» **What is expected**
Within the entries below, every line containing "albume" is to be copied.

Dataset items
::::::::
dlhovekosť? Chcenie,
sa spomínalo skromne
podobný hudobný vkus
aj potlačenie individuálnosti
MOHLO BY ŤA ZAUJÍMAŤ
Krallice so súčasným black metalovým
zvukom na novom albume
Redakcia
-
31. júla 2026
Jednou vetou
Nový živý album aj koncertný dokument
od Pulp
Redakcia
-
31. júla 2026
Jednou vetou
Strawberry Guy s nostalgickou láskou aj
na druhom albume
::::::::
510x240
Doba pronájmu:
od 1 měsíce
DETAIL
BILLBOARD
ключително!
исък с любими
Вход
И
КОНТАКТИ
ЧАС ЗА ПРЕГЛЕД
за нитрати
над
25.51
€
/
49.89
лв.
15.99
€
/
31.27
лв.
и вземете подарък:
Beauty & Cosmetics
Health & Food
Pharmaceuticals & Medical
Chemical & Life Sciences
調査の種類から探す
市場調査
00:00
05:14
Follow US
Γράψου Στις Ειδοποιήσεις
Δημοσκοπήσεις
::::::::
» **Task response**
zvukom na novom albume
na druhom albume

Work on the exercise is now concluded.